There has been a clear decrease (23%) in the total number of tetrads in which Sparrowhawks were recorded between the two atlas periods. There was, however, virtually no change in the combined total of confirmed and probable breeding categories with the decrease occurring only in the possible breeding category. It is also notable that despite an overall decrease there were still 74 tetrads where Sparrowhawks were recorded during the later atlas for which there were no records during the 1984-1988 fieldwork. This makes interpretation difficult. It is possible that due to their secretive nature (especially during the incubation period in May and June) Sparrowhawks were under-recorded in both surveys.
At UK level Sparrowhawks have shown a long term increase, reaching a plateau in the early 1990’s since when they have stabilised. However, in Wales there are insufficient BBS records to obtain a reliable trend (BTO website 2009). In summary, it appears as if there may have been a decline in Pembrokeshire’s breeding Sparrowhawk population but it is difficult to be sure of its extent (if any). Perhaps targeted monitoring with better suited methods is at least worthy of consideration.
An accurate figure for the breeding population is not possible from any fieldwork carried out within the county, but assuming at least 2 pairs per tetrad in which it is recorded then a minimum of 400 pairs occur. The true figure is likely to be higher.

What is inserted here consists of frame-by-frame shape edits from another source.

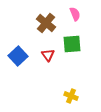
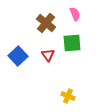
green square: moved 1 px up
yellow cross: moved 3 px left
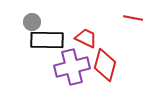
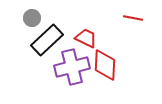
gray circle: moved 4 px up
black rectangle: rotated 44 degrees counterclockwise
red diamond: rotated 12 degrees counterclockwise
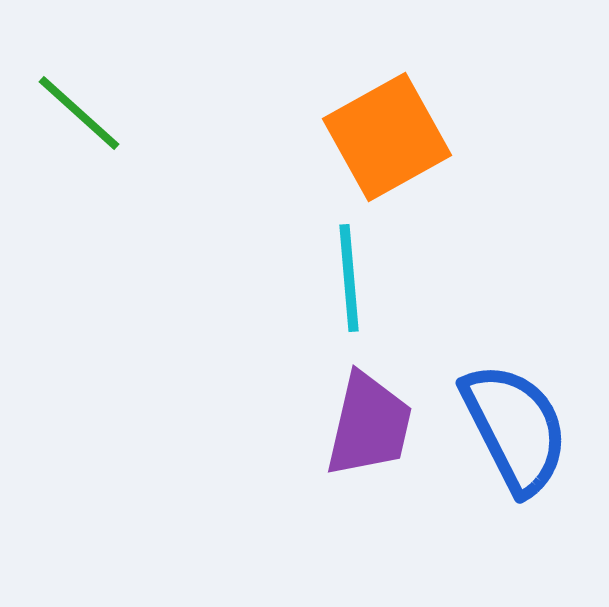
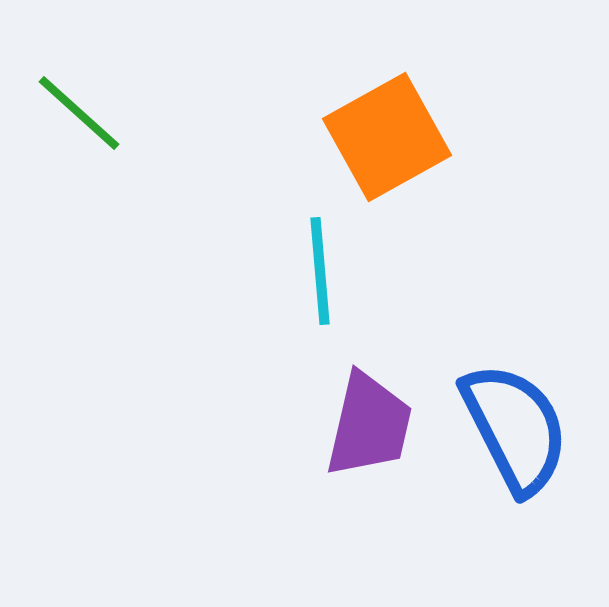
cyan line: moved 29 px left, 7 px up
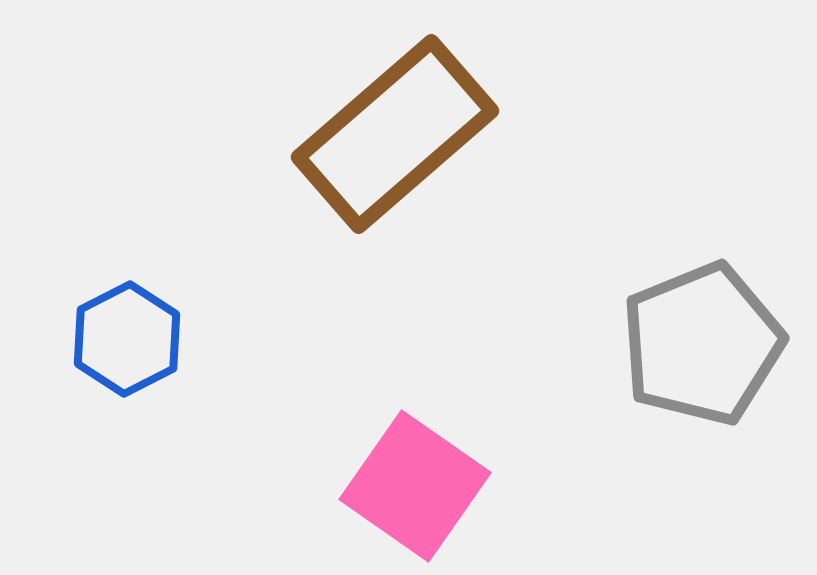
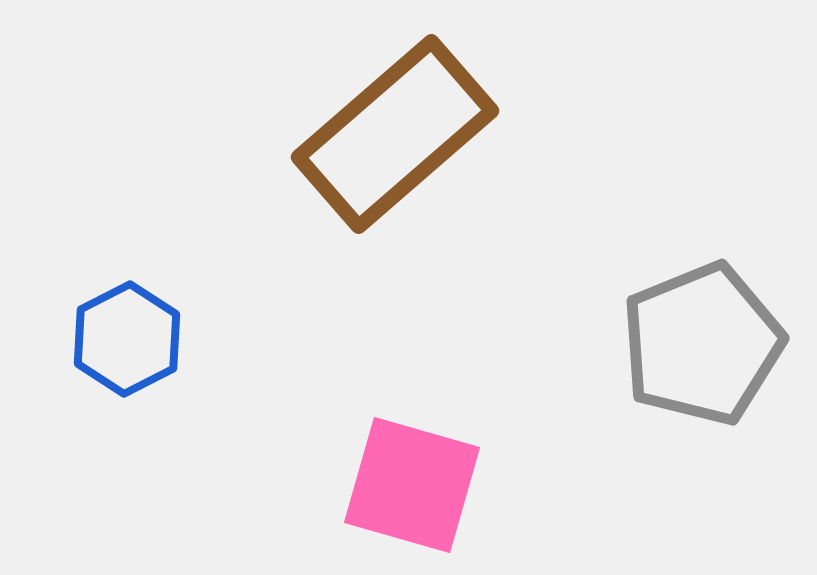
pink square: moved 3 px left, 1 px up; rotated 19 degrees counterclockwise
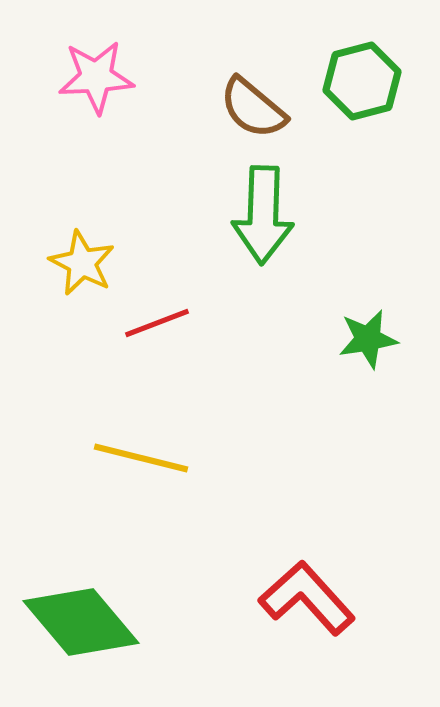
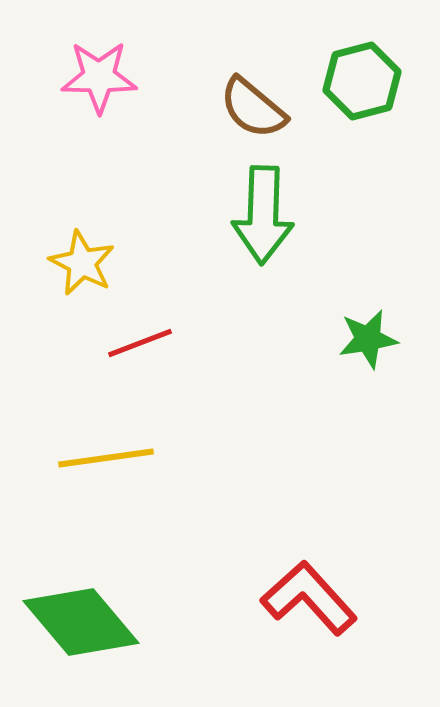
pink star: moved 3 px right; rotated 4 degrees clockwise
red line: moved 17 px left, 20 px down
yellow line: moved 35 px left; rotated 22 degrees counterclockwise
red L-shape: moved 2 px right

The Sparrowhawk has always been a common resident according to both Mathew (1894) and Lockley et al. (1949). Landowners waged ineffective war against them, Lloyd noting a gibbet at Slebech with ten corpses strung on it in September 1930.
The Breeding Birds Survey of 1984-1988 indicated that it remains widespread, though confirmed breeding records are few since the nests are notoriously difficult to locate. Judging from well-watched areas, the average density is two to four pairs per tetrad and hence the county total would be about 500 to 1,000 pairs. All the nests recorded were in trees, those in the most open terrain being placed in low willows and hawthorns. Sparrowhawks have nested on Caldey (1984), and Ramsey (Saunders 1976), but have only been recorded as visitors to offshore islands in recent times.
A common resident; numerous in the wilder unpreserved parts of the county.
This dangerous and recklessly courageous bird was very plentiful at Stone Hall, where we suffered much from his attacks upon the game. Scores of times we used to see a male Sparrow-hawk fluttering against our windows endeavouring to reach our cage birds inside, or watching them from the porch; and in the summer, when some of the cages would be brought out of doors, we repeatedly had to mourn over the death of some of our pets that had been killed by the marauder striking them through the wires.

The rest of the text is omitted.